Les loyers ont augmenté de 2,5 pour cent en 2010

Les loyers ont augmenté de 3,2% à Paris en 2010

Les loyers ont augmenté de 3,2% à Paris en 2010.
Les loyers ont augmenté de 3,2% à Paris en 2010. Crédits photo : Jean-Christophe MARMARA/Le Figaro

Après plusieurs années d'accalmie, les loyers des logements du parc privé sont repartis à la hausse en 2010. Il faut compter en moyenne 12,3 euros par mètre carré.

L'association de consommateurs CLCV s'en était émue au mois de septembre. S'ils confirment l'accélération de la hausse des loyers en 2010, les chiffres publiés ce mardi par l'observatoire Clameur sont considérés toutefois par les experts comme modérés par rapport à l'envolée du début des années 2000.

En 2010, les loyers des nouvelles locations et des renouvellements de baux dans le parc privé ont progressé en moyenne de 2,5%. «Cette hausse modérée de ces loyers appelés -de marché- est supérieure à l'inflation (1,5%) mais reste inférieure à la moyenne annuelle (+3,2%) constatée depuis la création de cet observatoire en 1998», souligne Michel Mouillart, professeur d'économie à l'Université de Paris X, et auteur de cette étude. Surtout, elle fait suite à trois années d'accalmie. Les loyers avaient crû de 2% en 2007, puis de 1,6% en 2008 avant de stagner (+0,1%) en 2009. Un ralentissement qui découlait directement de l'emballement des années précédentes. En 2000, le rythme de progression annuel avait atteint 6,5%.

Les studios en tête

En 2010, le loyer de «marché» s'établit en moyenne à 12,3 euros par mètre carré . Les prix peuvent cependant descendre à 3,5 euros/m2 ou grimper jusqu'à 54 euros/m2. Les studios restent toujours plus cher,16,4 euros/m2 en moyenne, alors que les 5 pièces et plus ont des loyers moyens de 9 euros/m2. La localisation du bien joue également. C'est en Lorraine (+ 3 %), dans le Centre (+ 3,4 %), en Ile de France (+ 3,3 %) mais surtout en Picardie (+ 4,9 %), dans le Limousin (+ 5,2 %) ou encore dans le Nord Pas de Calais (+ 5,8 %) que les loyers ont subi la plus forte inflation. Les villes de Montreuil en Seine-Saint-Denis (+7,4%), de Villeurbanne dans le Rhône (+ 7,3%) de Rueil-Malmaison dans les Hauts-de-Seine (+6,8%), ou encore de Lyon (+5,9%), ont connu de très fortes hausses de loyers. En comparaison, la capitale n'a pris que 3,2%, tandis que Cannes et Neuilly s/Seine voyaient le montant des loyers baisser.

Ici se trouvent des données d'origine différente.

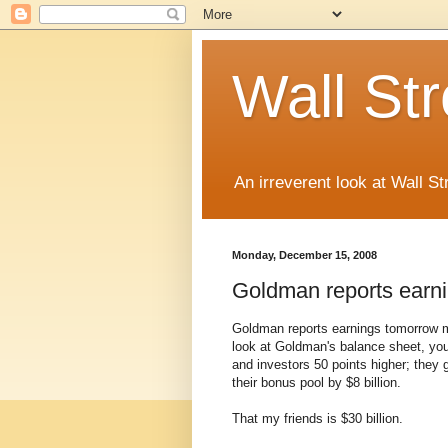
Wall St
An irreverent look at Wall St
Monday, December 15, 2008
Goldman reports earn
Goldman reports earnings tomorrow m
look at Goldman's balance sheet, you
and investors 50 points higher; they 
their bonus pool by $8 billion.
That my friends is $30 billion.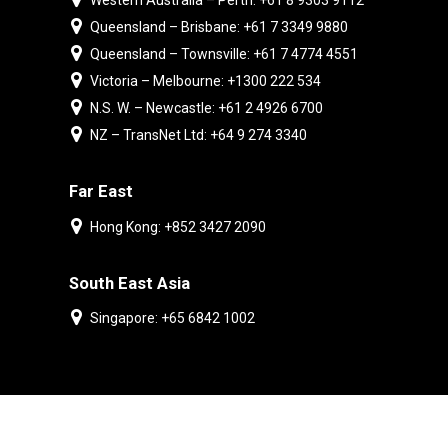
Western Australia – Perth: +61 8 9303 9112
Queensland – Brisbane: +61 7 3349 9880
Queensland – Townsville: +61 7 4774 4551
Victoria – Melbourne: +1300 222 534
N.S. W. – Newcastle: +61 2 4926 6700
NZ – TransNet Ltd: +64 9 274 3340
Far East
Hong Kong: +852 3427 2090
South East Asia
Singapore: +65 6842 1002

La hausse des loyers est beaucoup plus forte lorsque les propriétaires remettent leurs biens sur le marché après le départ de l'ancien locataire. Elle a ainsi atteint +5,6% en 2010. La réalisation de travaux avant la remise du biens sur le marché a également un impact. Les loyers augmentent ainsi de 7,9% en cas d'amélioration, du logement, de 3,8% pour les travaux courants. Le prix peut même baisser parfois (0,3% ) si aucun travaux n'est effectué sans aucune remise en état. D'après l'observatoire, c'est le cas pour 25% des logements remis en location.

Pour les locataires en place, la tendance est la même. L'indice de référence des loyers (IRL), qui sert de base pour la révision de ces loyers, a gagné 1,45% au quatrième trimestre 2010, sa plus forte hausse depuis près de deux ans.

Pour 2011, la hausse, qui s'explique principalement par une mobilité accrue des Français après la crise économique et par le manque de logements dans les régions les plus dynamiques, devrait être «comparable à celle de 2010», soit environ 2,5%, estime Michel Mouillart.